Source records
• • • • • • •

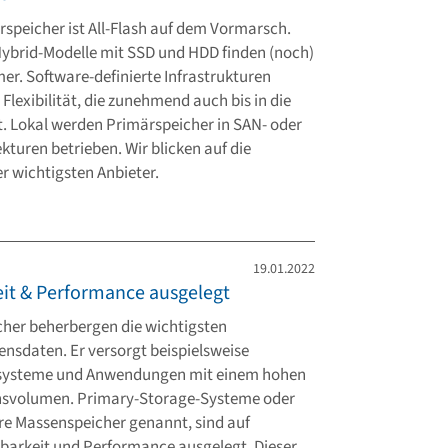
speicher ist All-Flash auf dem Vormarsch.
ybrid-Modelle mit SSD und HDD finden (noch)
er. Software-definierte Infrastrukturen
Flexibilität, die zunehmend auch bis in die
t. Lokal werden Primärspeicher in SAN- oder
kturen betrieben. Wir blicken auf die
r wichtigsten Anbieter.
19.01.2022
eit & Performance ausgelegt
her beherbergen die wichtigsten
sdaten. Er versorgt beispielsweise
ysteme und Anwendungen mit einem hohen
nsvolumen. Primary-Storage-Systeme oder
e Massenspeicher genannt, sind auf
arkeit und Performance ausgelegt. Dieser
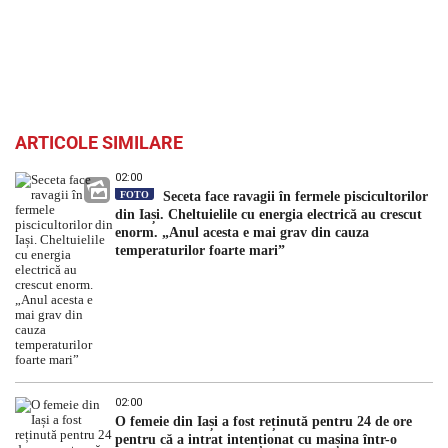
ARTICOLE SIMILARE
02:00
FOTO
Seceta face ravagii în fermele piscicultorilor
din Iași. Cheltuielile cu energia electrică au crescut
enorm. „Anul acesta e mai grav din cauza
temperaturilor foarte mari”
02:00
O femeie din Iași a fost reținută pentru 24 de ore
pentru că a intrat intenționat cu mașina într-o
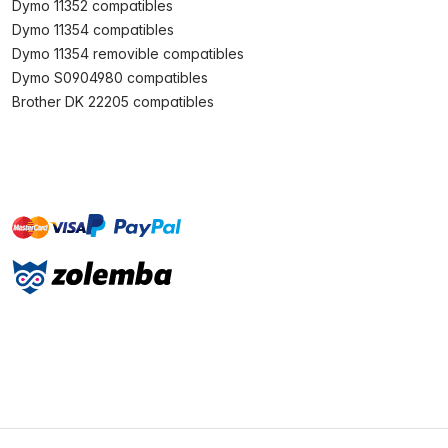
Dymo 11352 compatibles
Dymo 11354 compatibles
Dymo 11354 removible compatibles
Dymo S0904980 compatibles
Brother DK 22205 compatibles
master
visa
paypal
On account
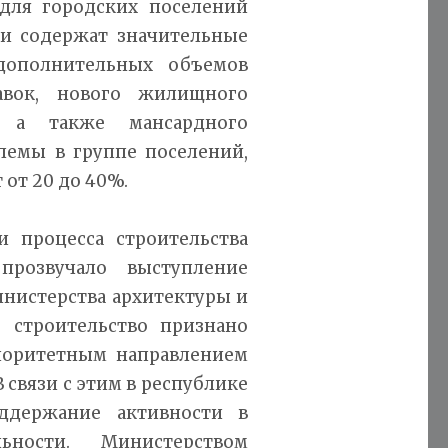
для городских поселений
ни содержат значительные
дополнительных объемов
авок, нового жилищного
", а также мансардного
лемы в группе поселений,
 от 20 до 40%.
и процесса строительства
прозвучало выступление
нистерства архитектуры и
 строительство признано
оритетным направлением
 связи с этим в республике
оддержание активности в
ьности. Министерством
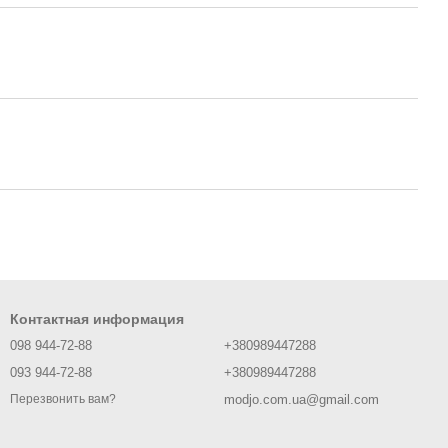
Контактная информация
098 944-72-88
+380989447288
093 944-72-88
+380989447288
modjo.com.ua@gmail.com
Перезвонить вам?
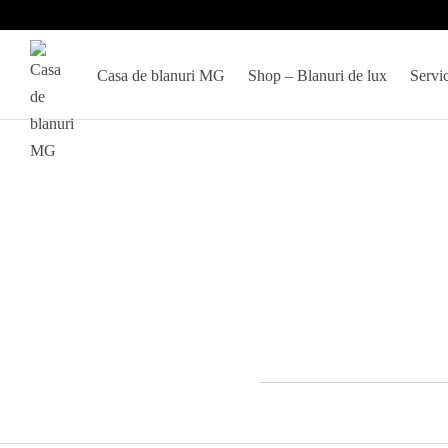
Casa de blanuri MG
Shop – Blanuri de lux
Servic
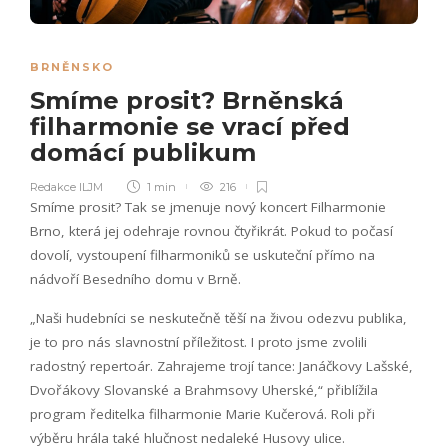
BRNĚNSKO
Smíme prosit? Brněnská
filharmonie se vrací před
domácí publikum
Redakce ILJM
1 min
216
Smíme prosit? Tak se jmenuje nový koncert Filharmonie
Brno, která jej odehraje rovnou čtyřikrát. Pokud to počasí
dovolí, vystoupení filharmoniků se uskuteční přímo na
nádvoří Besedního domu v Brně.
„Naši hudebníci se neskutečně těší na živou odezvu publika,
je to pro nás slavnostní příležitost. I proto jsme zvolili
radostný repertoár. Zahrajeme trojí tance: Janáčkovy Lašské,
Dvořákovy Slovanské a Brahmsovy Uherské,“ přiblížila
program ředitelka filharmonie Marie Kučerová. Roli při
výběru hrála také hlučnost nedaleké Husovy ulice.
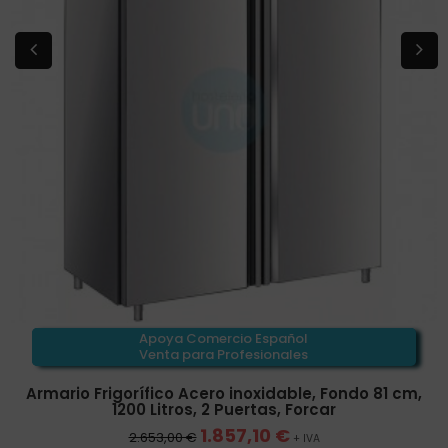
Apoya Comercio Español
Venta para Profesionales
Armario Frigorífico Acero inoxidable, Fondo 81 cm,
1200 Litros, 2 Puertas, Forcar
1.857,10 €
2.653,00 €
+ IVA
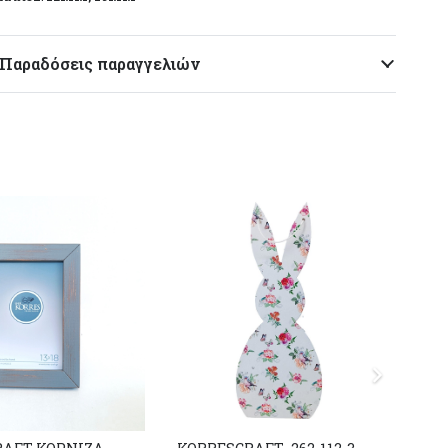
Παραδόσεις παραγγελιών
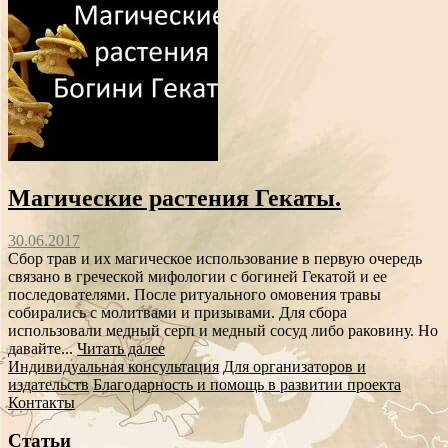
Магические растения Гекаты.
30.06.2017
Сбор трав и их магическое использование в первую очередь
связано в греческой мифологии с богиней Гекатой и ее
последователями. После ритуального омовения травы
собирались с молитвами и призывами. Для сбора
использовали медный серп и медный сосуд либо раковину. Но
давайте...
Читать далее
Индивидуальная консультация
Для организаторов и
издательств
Благодарность и помощь в развитии проекта
Контакты
Статьи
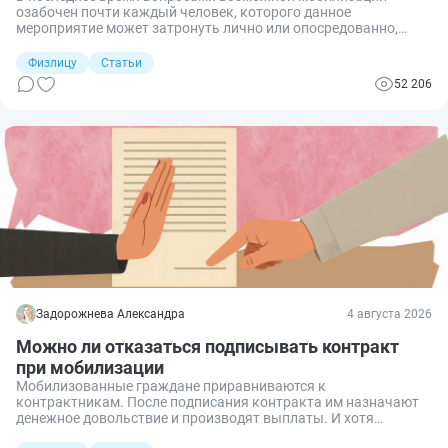
озабочен почти каждый человек, которого данное
мероприятие может затронуть лично или опосредованно,
через родственников. Слухов и домыслов вокруг этой темы —
немеряно. Например, недавно молодой мужчина, который
Физлицу
Статьи
пришел проконсультироваться по вопросу развода, первым
52 206
делом поинтересовался — правда ли, что разведенных, если
что, мобилизуют первыми? Поэтому разбираемся, стоит ли
ждать мобилизационных мероприятий в этом году, что они из
себя представляют и кого могут призвать.
Задорожнева Александра
4 августа 2026
Можно ли отказаться подписывать контракт
при мобилизации
Мобилизованные граждане приравниваются к
контрактникам. После подписания контракта им назначают
денежное довольствие и производят выплаты. И хотя
мобилизация не является добровольной и призывник обязан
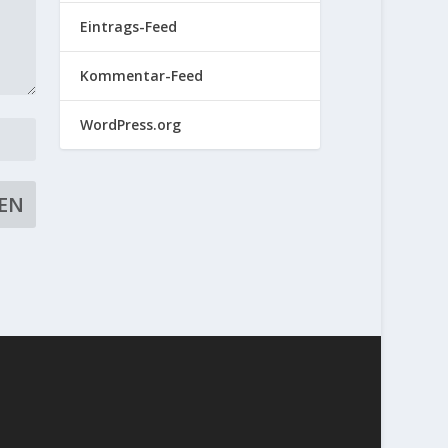
Eintrags-Feed
Kommentar-Feed
WordPress.org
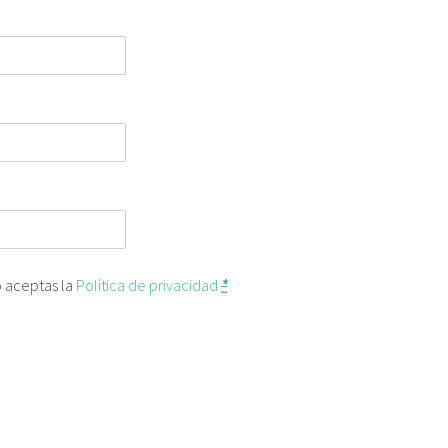
o aceptas la
Política de privacidad
*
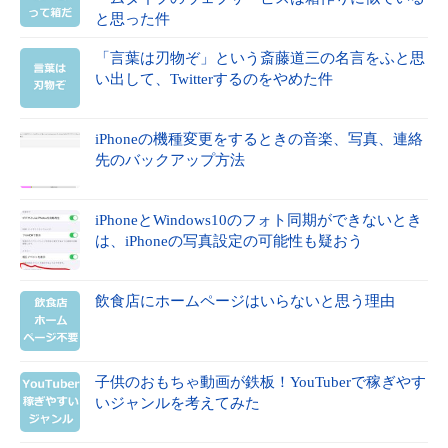
と思った件
「言葉は刃物ぞ」という斎藤道三の名言をふと思
い出して、Twitterするのをやめた件
iPhoneの機種変更をするときの音楽、写真、連絡
先のバックアップ方法
iPhoneとWindows10のフォト同期ができないとき
は、iPhoneの写真設定の可能性も疑おう
飲食店にホームページはいらないと思う理由
子供のおもちゃ動画が鉄板！YouTuberで稼ぎやす
いジャンルを考えてみた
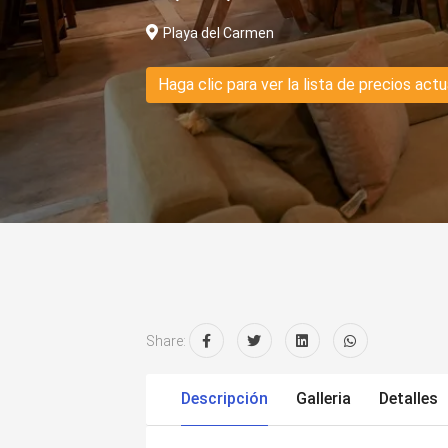
Playa del Carmen
Haga clic para ver la lista de precios actu
Share:
Descripción
Galleria
Detalles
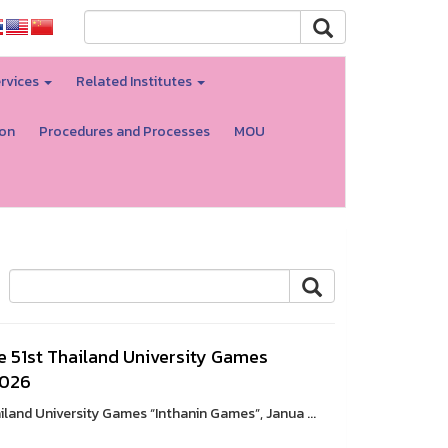
rvices
Related Institutes
ion
Procedures and Processes
MOU
e 51st Thailand University Games
2026
iland University Games “Inthanin Games”, Janua ...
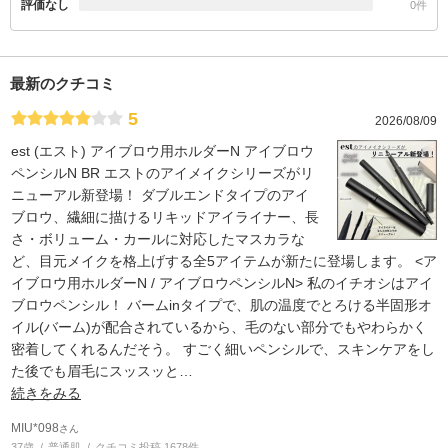
評価なし
0件
最新のクチコミ
5
2026/08/09
est (エスト) アイブロウ用ホルダーN アイブロウ
ペンシルN BR エストのアイメイクシリーズがリ
ニューアル新登場！ ダブルエンドタイプのアイ
ブロウ、繊細に描けるリキッドアイライナー、長
さ・ボリューム・カールに対応したマスカラな
ど、目元メイクを格上げする全5アイテムが新たに登場します。 <ア
イブロウ用ホルダーN / アイブロウペンシルN> 私のイチオシはアイ
ブロウペンシル！ バームinタイプで、肌の温度でとろける半固形オ
イル(バーム)が配合されているから、毛のない部分でもやわらかく
密着してくれるんだそう。 すごく細いペンシルで、スキンケアをし
た後でも眉毛にスッスッと
…
続きをみる
MIU*098
さん
37歳
普通肌
クチコミ投稿 1678件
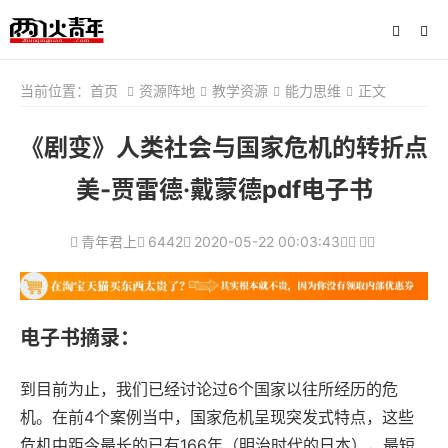
当前位置：
首页
资源阵地
教学资源
能力思维
正文
《剧变》人类社会与国家危机的转折点
美-贾雷德·戴蒙德pdf电子书
青年君上
6442
2020-05-22 00:03:43
电子书摘录：
到目前为止，我们已经讨论过6个国家以往所经历的危
机。在前4个案例当中，国家危机呈现突发式特点，这些
危机中距今最长的已有166年（明治时代的日本），最短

• • • • • • •

HOW TO COMPLETE THIS TASK
Your answer should be one number: the count of lines in the data above that include the word "para".

FINAL ANSWER
2